Arroyo has a habit of having conclusions and using them as a starting point, a bit of working his way backwards.  Despite his good track record obviously Clark is not going to try that approach.  Instead, he does what any sensible person would do: allow a suspect in a murder case one hour of unsupervised freedom to allow her to find the fence she thinks killed the priest.
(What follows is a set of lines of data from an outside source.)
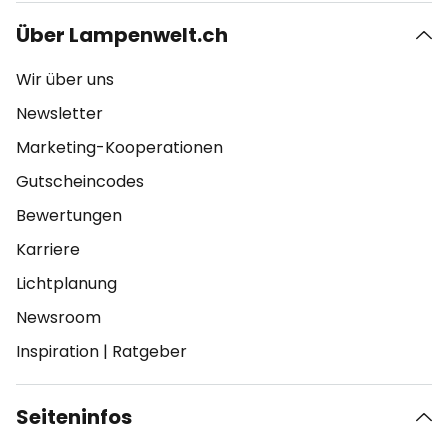
Über Lampenwelt.ch
Wir über uns
Newsletter
Marketing-Kooperationen
Gutscheincodes
Bewertungen
Karriere
Lichtplanung
Newsroom
Inspiration
|
Ratgeber
Seiteninfos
Poor decision-making skills on the part of Clark give Arroyo a perfect weapon and at long last Owen let's Clark know what's what.  Part of that involves NOT letting suspects wander off without having any idea where they are going.  Eventually, the entire precinct is dragged into Clark's incompetence, leading to a wild chase where Natasha is being held hostage.  Atonement ends with Natasha getting shot (though whether she actually dies is left unanswered), Agnes discovering Nora's secret (she has found a job as a cleaning lady and does not want her daughter to know) and Holbrook needing forgiveness seven years from now.

Much of my difficulty with Atonement involves the idiotic decisions of the Clark family.  First is that the big secret of Nora's (that she's a cleaning lady) is so laughable, finding no payoff with this revelation.  Given how bad of a mother Nora has been, one would think if she had any common sense she would relish the idea of telling both her children that she has found a job.  We also have Walter's shockingly insensitive reaction to both his mother's disappearance and his sister's concern.  Yes, Nora may have been rather inept as a mother, but to just be so flippant makes our hero rather loathsome. 
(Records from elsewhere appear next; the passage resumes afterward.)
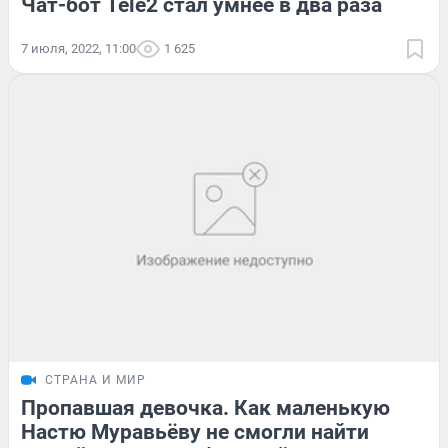
Чат-бот Tele2 стал умнее в два раза
7 июля, 2022, 11:00
1 625
СТРАНА И МИР
Пропавшая девочка. Как маленькую
Настю Муравьёву не смогли найти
Finally, the idea that any sensible person would allow a suspect to wander about without so much as having someone tail her is just dumb.  Andi Bushell and Brett Mahoney's screenplay make it clear that Walter is slowly blending Natasha and Agnes in his mind but somehow this boneheaded decision is simply inexcusable. 
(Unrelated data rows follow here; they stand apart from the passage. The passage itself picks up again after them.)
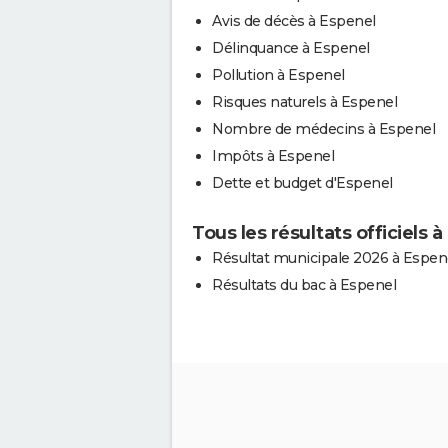
Avis de décès à Espenel
Délinquance à Espenel
Pollution à Espenel
Risques naturels à Espenel
Nombre de médecins à Espenel
Impôts à Espenel
Dette et budget d'Espenel
Tous les résultats officiels 
Résultat municipale 2026 à Espen
Résultats du bac à Espenel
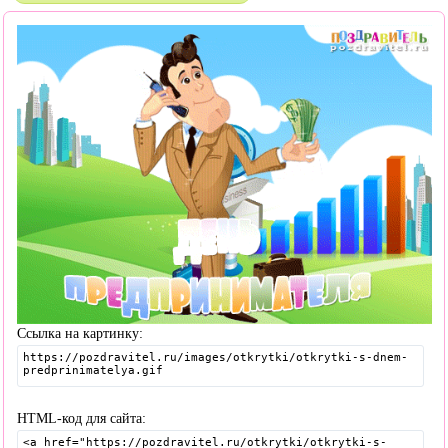
Ссылка на картинку:
HTML-код для сайта:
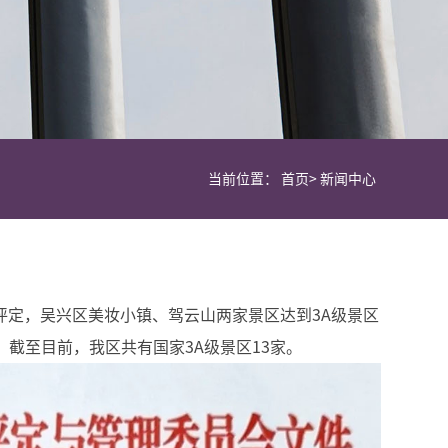
当前位置：
首页
>
新闻中心
评定，吴兴区美妆小镇、驾云山两家景区达到3A级景区
。截至目前，我区共有国家3A级景区13家。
It's clear that the affair entre William et Margot and the triangle with Holbrook is slowly building in Golden Boy, though I wonder whether the payoff will be anywhere as good as the future sequences suggest. this I am cheating a bit since I already know (somewhat) where this subplot is going, and it's nice to see the bits coming together.  It does work, but given what we already know, it does make the ending more vague, not less.

Still, I find Maeve's performance as Agnes the most interesting: at a crossroad between being a naïve, sweet girl and a woman, she is compelling in her story (and more nice than her idiot brother).  Kudos also to Alejandro, who shows that he may not be the best man around, but certainly among the best cops in the 39th Precinct. 

Ultimately, Atonement may not just be hinting that Holbrook will be playing a larger role in Golden Boy in the future, but also that the overall story is now turning to the here and now and less to how Detective Walter Clark in seven years becomes Commissioner Walter Clark.  On its own, I found Atonement starting to show Golden Boy is slowly losing its golden touch.